= How to complete this task =
Make an exact copy of each entry, leaving out every picture.
* * * * *
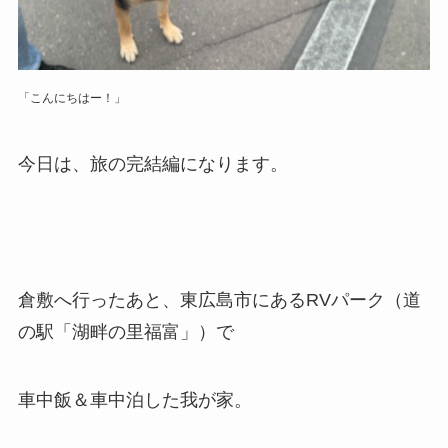
「こんにちはー！」
今日は、旅の完結編になります。
倉敷へ行ったあと、東広島市にあるRVパーク（道
の駅「湖畔の里福富」）で
車中飯＆車中泊した我が家。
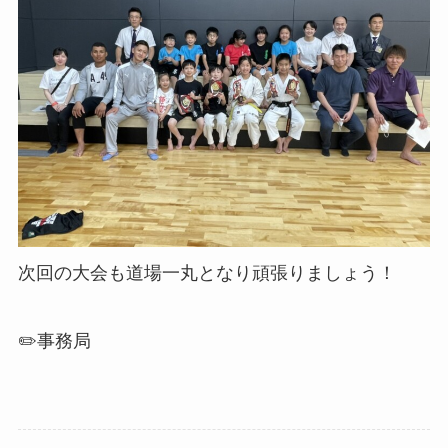
次回の大会も道場一丸となり頑張りましょう！
✏️事務局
* * * * *
= Output below =
「こんにちはー！」
今日は、旅の完結編になります。
倉敷へ行ったあと、東広島市にあるRVパーク（道
の駅「湖畔の里福富」）で
車中飯＆車中泊した我が家。
次回の大会も道場一丸となり頑張りましょう！
✏️事務局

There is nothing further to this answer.